Kimlun Corp Bhd (Sept 18, RM2.19)
Maintain market perform call with an unchanged target price of RM2.27: Last Friday, Kimlun Corp Bhd announced that it had secured a building project worth RM214.8 million from Hillcrest Gardens Sdn Bhd. The project comprises construction works for two blocks of condominiums and ancillary buildings at Mukim Petaling, Selangor slated for delivery in June 2020.
We remain “neutral” on this contract given that year-to-date (YTD) construction wins of RM815 million are still within our financial year 2017 estimate (FY2017E) replenishment target of RM1.0 billion — accounting for 82% with a remainder of RM185 million to be achieved. Assuming pre-tax margin assumptions of 8%, the contract will contribute about RM4.7 million to Kimlun’s bottom line per annum.
For the remainder of FY2017, we believe our FY2017E replenishment target of RM1 billion is achievable, backed by affordable housing projects given their pioneer status as an industrialised building system player, which allows for speedier construction and less labour requirements.

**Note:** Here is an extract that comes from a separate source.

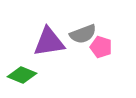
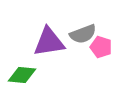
green diamond: rotated 16 degrees counterclockwise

Current outstanding construction order book stands at about RM2.1 billion providing visibility for the next two years. Meanwhile, we expect construction works from the Pan Borneo Highway, which makes up about 30% of their outstanding order book to only pick up at a quicker pace from the second half of financial year 2018.
YTD, Kimlun has secured about RM90 million of manufacturing orders making up 30% of our RM300 million targeted replenishment. Replenishment target is backed by potential Singapore manufacturing packages — the Deep Tunnel Sewerage System phase 2, mass rapid transit Circle Line 6 and North-South Corridor expressway — to be awarded within 4QFY2017.
Current outstanding manufacturing order book stands at RM330,000 million providing visibility for about two years. Post award, we make no changes to our FY2017 to FY2018E earnings forecasts.
Maintain our market perform call with an unchanged TP of RM2.27 based on an applied nine times FY2018 price-earnings ratio.
While Kimlun’s applied valuation is at the lower end of our targeted small- and mid-cap peers’ range of nine to 13 times, we believe it is justifiable as their average forward FY17 to FY18E profit after tax margin of about 7% remains weaker compared with average peers’ such as Kerjaya Prospek Group Bhd, Hock Seng Lee Bhd and Mitrajaya Holdings Bhd margins of about 9%.
Although Kimlun’s earnings outlook remains stable, catalysts are lacking. — Kenanga Research, Sept 18
This article first appeared in The Edge Financial Daily, on Sept 19, 2017.